The belief that Washington is able to design any legislation for any purpose would be laughable if it were not so harmful. Can anyone point to a single government program that has been successful in terms of its original intent and costs? Is there anything that has ever been "regulated" properly?
Any bill that passes without breaking up the large banks is doomed to failure. It will ensure a repeat of this crisis, except on a larger scale. Past interventions created the conditions for this banking crisis. The impossibility of effective regulation enabled it to fester and grow.
Congress now proposes more of the same. Apparently, they don't understand the definition of insanity as attributed to Einstein: "doing the same thing over and over again and expecting different results." Or perhaps they do and are arrogant enough to believe that they can legislate anything, including legislating away the law of unintended consequences.

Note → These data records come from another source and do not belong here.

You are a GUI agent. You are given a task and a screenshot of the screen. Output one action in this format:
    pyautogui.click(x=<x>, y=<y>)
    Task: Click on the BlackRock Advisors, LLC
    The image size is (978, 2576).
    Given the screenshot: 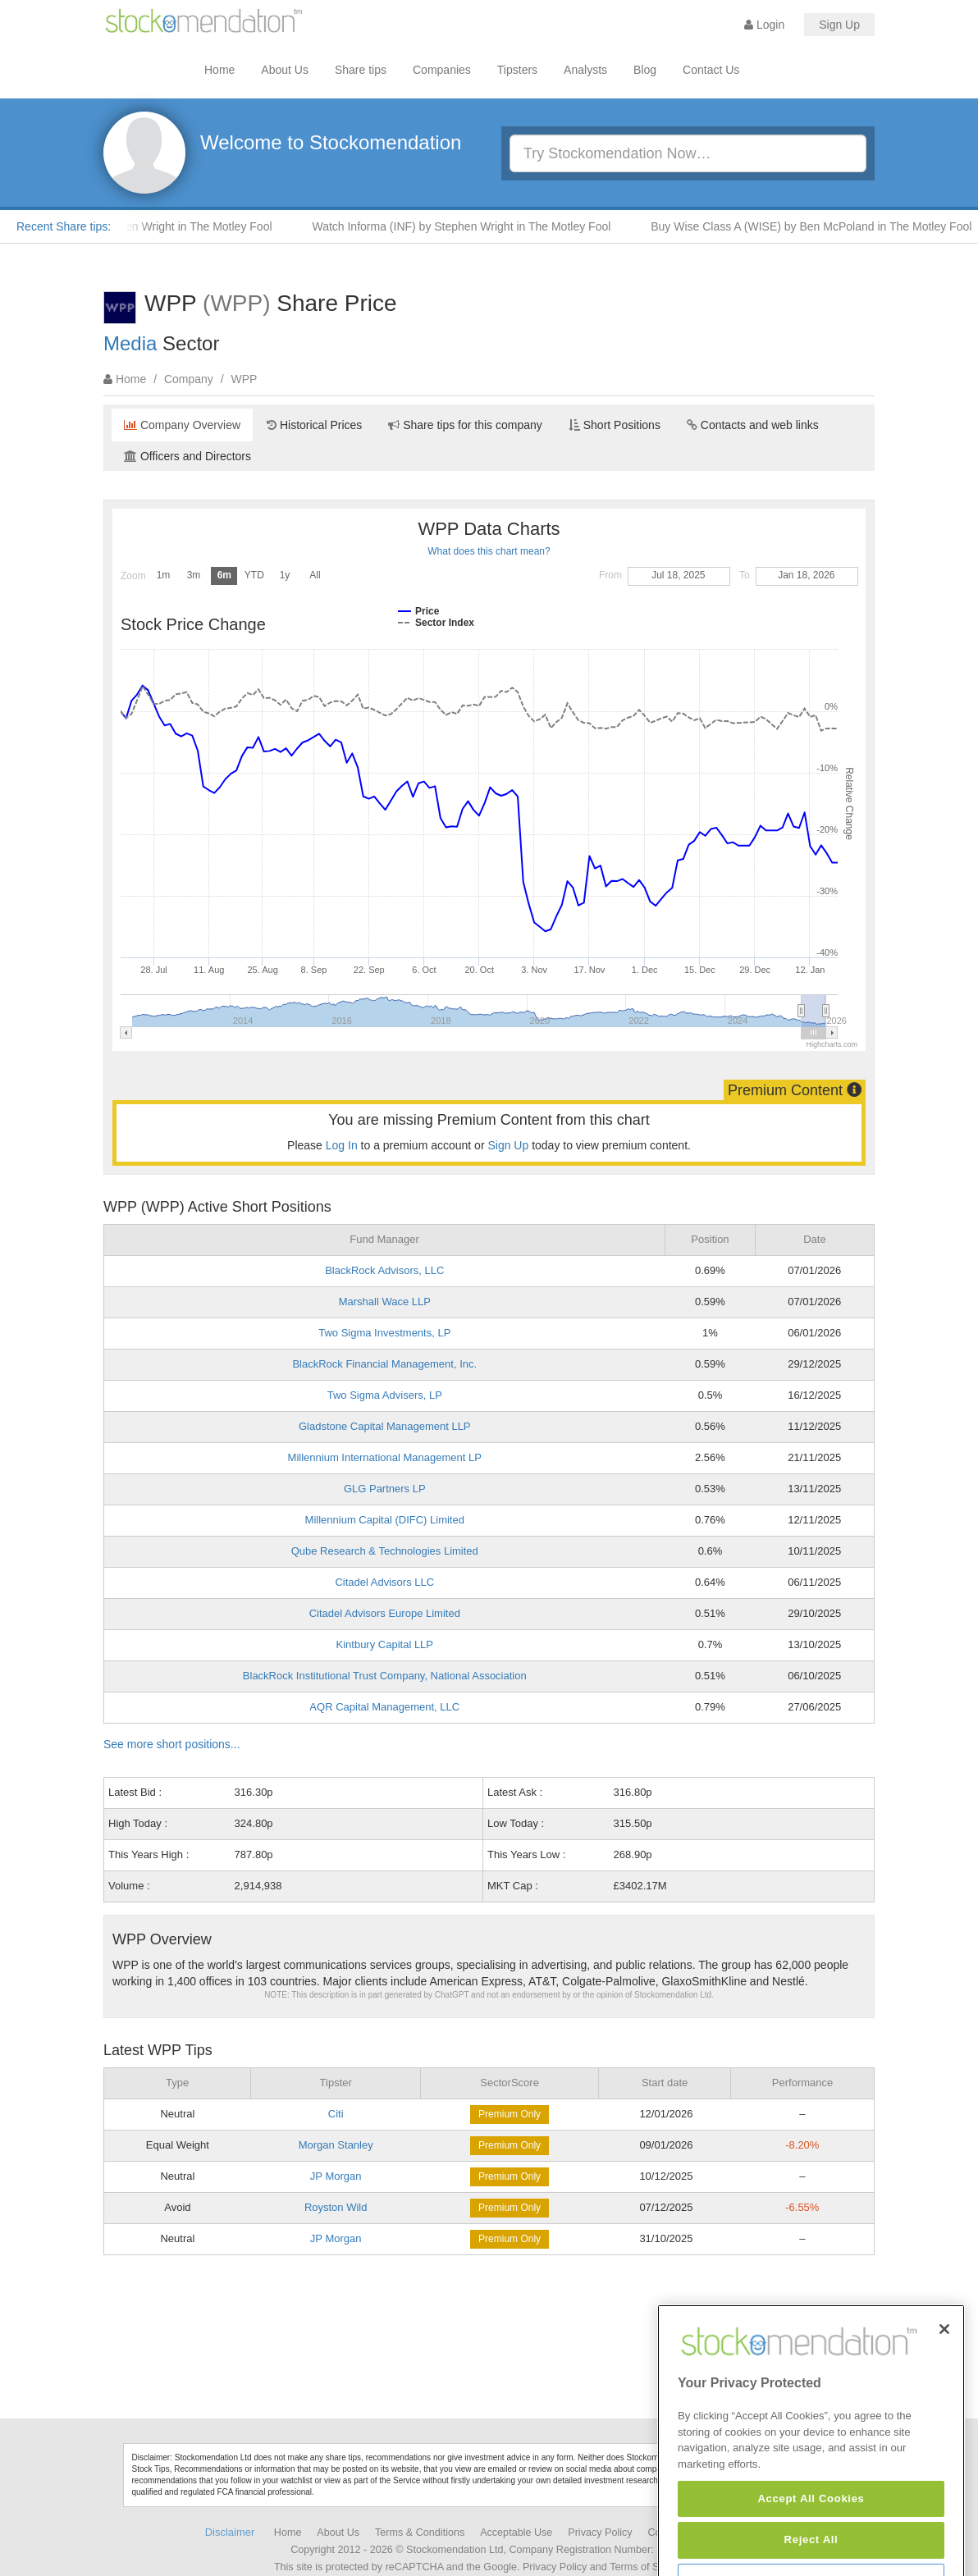 What is the action you would take?
    pyautogui.click(x=384, y=1270)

The issue is not bad regulations, bad regulators, or bad bankers. The issue is complexity. No one person or group is capable of writing effective legislation for complex markets. No legislation can replace market monitoring and discipline. That would be true even if regulators were not influenced by politicians (the "public choice" argument).
To believe otherwise is to engage in what Friedrich Hayek termed the "fatal conceit." According to Greg Ransom, who made this observation almost a year ago:
The interpretation of Barack Obama and his government as an instantiation of what Friedrich Hayek examined in his classic book The Fatal Conceit has become one of the dominant narratives of today. In May John Stossel wrote a widely circulated pieceon the topic. This week, Thomas Sowell weighs in. So does Sheldon Richman. And also Ralph Reiland. I'm guessing we'll be hearing more about this over the next month and year.
The only way to solve the financial crisis is to allow markets to discipline bad banks. Effective reform of the banking system can be achieved in only two ways:
- 1. Break up the too-big-to-fail banks and preclude their attaining the size where that adjective would ever apply again.
- 2. Revisit the entire concept of banking to move it closer to free-market banking.
Both solutions would be amenable to bank failures without bailouts. The threat of real failure reintroduces market discipline to banking. It provides an incentive for bankers not to take the additional risks that increase the probability of failure. Nothing being talked about in Washington today achieves that goal.
A financial bill will pass. It will be accompanied by all the celebratory hoopla that infects Washington. It will not break up the big banks. It will be another Washington charade designed for the rubes that are expected to vote in the next election. This kick-the-can behavior is what got us into the mess, and it guarantees an even bigger crisis in the future.
Eventually, the crisis will repeat itself. It is probable that the next crisis will produce a worldwide collapse of the banking system. At that point, item number 2 above, the real solution, will be addressed.
When that point is reached, we will have come full circle back to the old Jefferson-Hamilton debates about banking. Hopefully, Jefferson will then be seen as correct, and the world can get a banking system that serves the people rather than the bankers. Properly designed, banking will no longer be the cause of periodic business and financial crises.